Between March 20 and April 25, 1957, one of the most significant art disputes published in the pages of the Caracas daily newspaper El Nacional was on the validity, or not, of the abstract art movement when confronted with the nationalistic support of traditional landscape art as well as with social realism. In addition to being friends, the contenders of this text were also cousins: the abstract and geometric artist Alejandro Otero [Rodríguez] (1921−90) and the writer with communistic tendencies and editor of the El Nacional, Miguel Otero Silva. In addition to validating the doubts of the artist, previously unveiled in a statement made by the artist to the newspaper El Universal (“Disiente del criterio del jurado el pintor Alejandro Otero, por lo que atañe al Premio de Escultura,” March 18, 1957), this letter was an invitation to the debate of the abstract art movement and other related topics (art shows, juries, and others). The curious thing about this letter was that its publication coincided with the first article written by Miguel Otero Silva (“Sobre unas declaraciones disidentes del pintor Alejandro Otero Rodríguez”) and by the fact that both men—according to the Editor’s note—had not read them respectively. The evident importance of the dispute was when the article became the most reproduced document in the field of visual arts in Venezuela, not only because of its high intellectual standard but also, because of it, a decade of national cultural skepticism regarding the abstract art movement came to an end.

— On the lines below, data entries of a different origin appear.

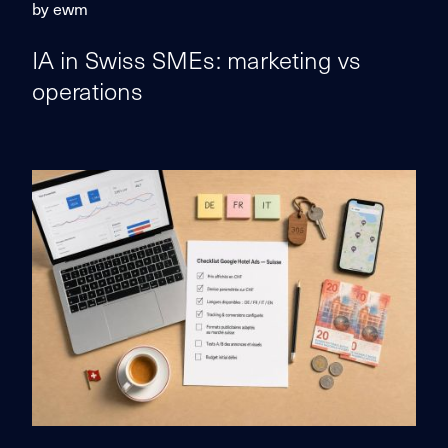
by ewm
IA in Swiss SMEs: marketing vs
operations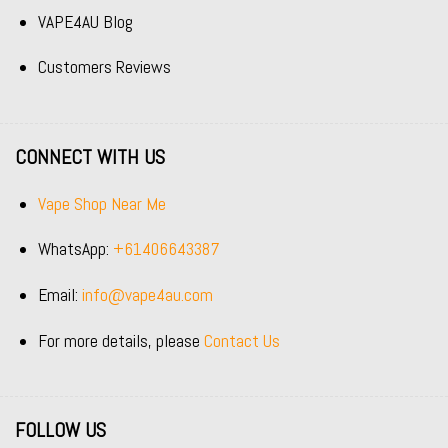
VAPE4AU Blog
Customers Reviews
CONNECT WITH US
Vape Shop Near Me
WhatsApp:
+61406643387
Email:
info@vape4au.com
For more details, please
Contact Us
FOLLOW US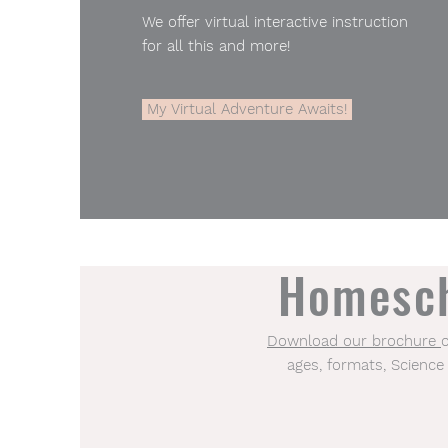
We offer virtual interactive instruction
for all this and more!
My Virtual Adventure Awaits!
Homesch
Download our brochure​
ages, formats, Science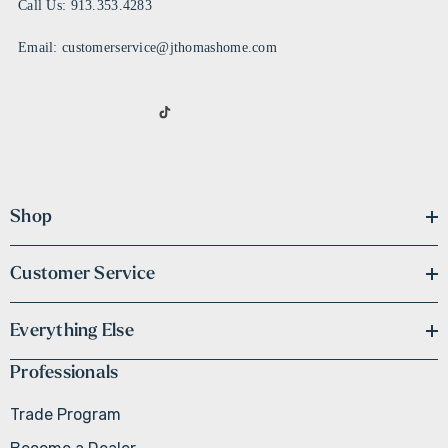
Call Us: 913.353.4283
Email: customerservice@jthomashome.com
Shop
Customer Service
Everything Else
Professionals
Trade Program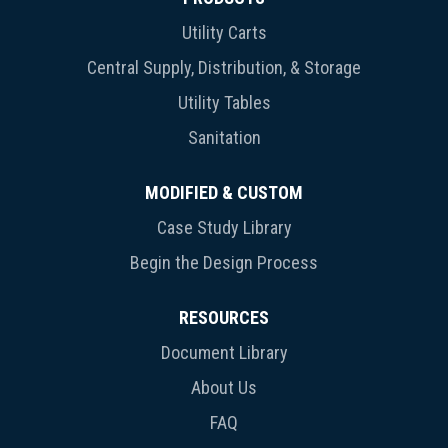
Utility Carts
Central Supply, Distribution, & Storage
Utility Tables
Sanitation
MODIFIED & CUSTOM
Case Study Library
Begin the Design Process
RESOURCES
Document Library
About Us
FAQ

The first instance regarding the end of said skepticism began in 1948 with the controversy between the artists Miguel Arroyo and César Rengifo, even being highlighted in other countries such as Colombia (“La polémica del año,” by Teresa Tejada, published in Prisma Magazine, nos. 11−12, Bogotá, November−December, 1957). It was also published in Argentina by the Cuban writer Juan Marinello (“Conversación con nuestro pintores abstractos,” Meditacion Americana, Buenos Aires, Porción, 1959), and by the Spanish writer Guillermo de Torre (“Abstracción, no figuración, informalismo y compañía,” Minorías y masas en el arte contemporáneo, Buenos Aires: E.D.H.A.S.A, 1963).

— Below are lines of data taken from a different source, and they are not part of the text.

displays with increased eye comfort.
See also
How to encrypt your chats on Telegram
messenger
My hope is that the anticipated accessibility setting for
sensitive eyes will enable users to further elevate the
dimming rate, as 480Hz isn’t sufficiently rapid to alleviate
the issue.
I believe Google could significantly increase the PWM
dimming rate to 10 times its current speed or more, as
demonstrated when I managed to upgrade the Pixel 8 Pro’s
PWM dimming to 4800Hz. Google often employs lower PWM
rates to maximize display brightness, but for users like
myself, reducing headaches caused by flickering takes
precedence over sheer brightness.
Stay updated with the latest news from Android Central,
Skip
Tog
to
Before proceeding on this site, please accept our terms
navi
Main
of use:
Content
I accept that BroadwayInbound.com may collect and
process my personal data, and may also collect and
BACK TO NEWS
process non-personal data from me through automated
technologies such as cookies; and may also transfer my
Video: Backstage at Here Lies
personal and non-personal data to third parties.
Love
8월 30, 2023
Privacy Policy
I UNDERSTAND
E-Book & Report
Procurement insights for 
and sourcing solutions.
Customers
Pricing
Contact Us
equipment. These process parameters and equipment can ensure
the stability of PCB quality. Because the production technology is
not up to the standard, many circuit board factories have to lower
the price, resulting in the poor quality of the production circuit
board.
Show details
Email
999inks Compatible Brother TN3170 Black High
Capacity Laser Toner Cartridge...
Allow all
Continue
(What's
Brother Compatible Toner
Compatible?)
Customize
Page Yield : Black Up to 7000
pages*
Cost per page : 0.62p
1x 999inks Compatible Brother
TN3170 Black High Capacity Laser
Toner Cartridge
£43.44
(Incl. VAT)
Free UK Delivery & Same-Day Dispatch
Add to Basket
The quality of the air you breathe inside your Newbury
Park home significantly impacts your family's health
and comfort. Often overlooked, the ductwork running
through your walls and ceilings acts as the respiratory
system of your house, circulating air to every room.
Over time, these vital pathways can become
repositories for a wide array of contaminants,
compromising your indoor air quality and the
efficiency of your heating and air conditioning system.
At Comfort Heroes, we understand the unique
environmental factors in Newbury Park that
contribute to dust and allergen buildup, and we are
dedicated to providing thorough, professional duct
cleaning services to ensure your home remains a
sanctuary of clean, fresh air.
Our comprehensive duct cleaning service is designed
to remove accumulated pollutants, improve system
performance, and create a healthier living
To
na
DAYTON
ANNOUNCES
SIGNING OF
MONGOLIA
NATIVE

The letter dated March 19, 1957 from San Antonio de los Altos, a town near Caracas, where the artist had his home and workshop, was published the next day. The essays in question (excluding the original statements made by the artist), were reproduced the same year as Polémica sobre arte abstracto (Caracas: Ministerio de Educación Nacional, 1957). Subsequently there were several editions: Juan Calzadilla’s El Arte en Venezuela,Caracas, 1967, Edición Especial del Círculo de Bellas Artes; Sergio Antillano’s Los Salones de Arte (Caracas: Maraven, 1976); the book compiled by Douglas Monroy and Luisa Pérez Gil, Alejandro Otero, Memoria Crítica (Caracas: Monte Ávila y Galería de Arte Nacional, 1994); and, finally, the one by Roldán Esteva-Grillet Fuentes documentales y críticas de las artes plásticas venezolanas: siglo XIX y XX, Vol. II (Caracas: UCV, 2001).